Recent political developments in Kyrgyztan and Uzbekistan have once again
drawn the world s attention to the Ferghana valley. Being the most fertile,
densely populated region in the whole of Central Asia, the valley is home for 10
million people living well below US$ 500 a year per capita gross national
income, so that 60% of the population is defined as poor. The valley
straddles three countries Kyrgyzstan, Tajikistan and Uzbekistan which emerged as
sovereign states after the collapse of the Soviet Union.
The role the environment plays in causing or resolving conflict is given
increased attention in the world today. Facing it in this complex and
dynamic part of Central Asia, four intergovernmental organisations are
addressing the environment and security situation in the Ferghana valley as part
of their the Environment and Security initiative. ENVSEC is a partnership
between the United Nations Environment Programme (UNEP), the United Nations
Development Programme (UNDP), and the Organization for Security and Cooperation
in Europe (OSCE) in association with the Security through Science programme of
the North Atlantic Treaty Organization (NATO).
The in-depth assessment in the Ferghana valley, a one-year process carried
out in close collaboration with the three countries, has identified several
clusters of issues on the environment-security interface.

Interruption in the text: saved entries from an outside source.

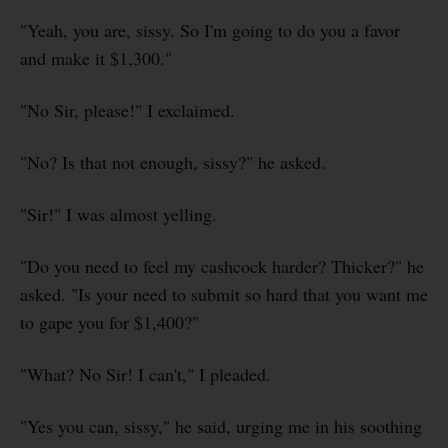
"Yeah, you are, sissy. So I'm going to do you a favor
and make it $1,300."
"No Sir, please!" I exclaimed.
"No? Is that not enough, sissy?" he asked.
"Sir!" I was almost yelling.
"Do you need to feel my cashcock harder? Thicker?" he
asked. "Is your need to submit so hard that you want me
to gape you for $1,400?"
"What? No Sir! I can't," I pleaded.
"Yes you can, sissy," he said, urging me in his soothing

Already in the past natural resources have caused tensions and
insecurity. Lack of water, its deterioration, rising groundwater,
waterlogging and related problems cross borders and have caused disputes which
easily acquire ethnic dimension. High demographic pressure on limited land
resources coincides with a lack of jobs and economic prospects, contributing to
public discontent witnessed recently by Osh and Jalal-Abad, two major Kyrgyz
cities in the valley.
Industrial activities present a challenge, in particular where pollution
crosses borders such as e.g. between Kyrgyzstan and Uzbekistan. Active mines and
smelters are important sources of national and local revenue, many of them are
however located near state borders and present a continuous source discontent.

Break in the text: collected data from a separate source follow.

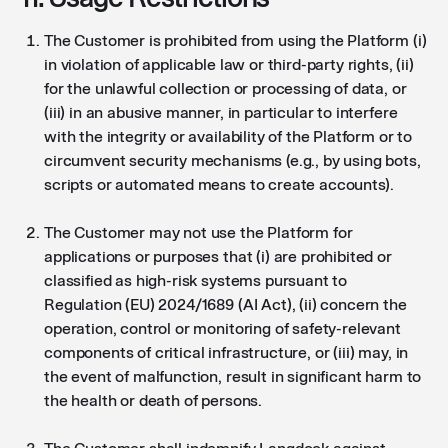
The Customer is prohibited from using the Platform (i)
in violation of applicable law or third-party rights, (ii)
for the unlawful collection or processing of data, or
(iii) in an abusive manner, in particular to interfere
with the integrity or availability of the Platform or to
circumvent security mechanisms (e.g., by using bots,
scripts or automated means to create accounts).
The Customer may not use the Platform for
applications or purposes that (i) are prohibited or
classified as high-risk systems pursuant to
Regulation (EU) 2024/1689 (AI Act), (ii) concern the
operation, control or monitoring of safety-relevant
components of critical infrastructure, or (iii) may, in
the event of malfunction, result in significant harm to
the health or death of persons.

Closed industrial sites are badly managed, schools and houses sprawl into former
industrial areas as at closed Uranium mine in Taboshar, Tajikistan. The legacy
of Soviet-era Uranium mining is a region-wide source of public anxiety.
Natural disasters and climate change increasingly affect the environmental
and thus security situation. A land-slide in April 2005 at Mailuu-Suu in
Kyrgyzstan passing just next to a major area of Uranium waste storage is a fresh
reminder of that.
The ENVSEC assessment takes links between environment and security as a
starting point for developing cooperation and tangible actions. A work programme
will be carried out by ENVSEC partners and the countries of the valley.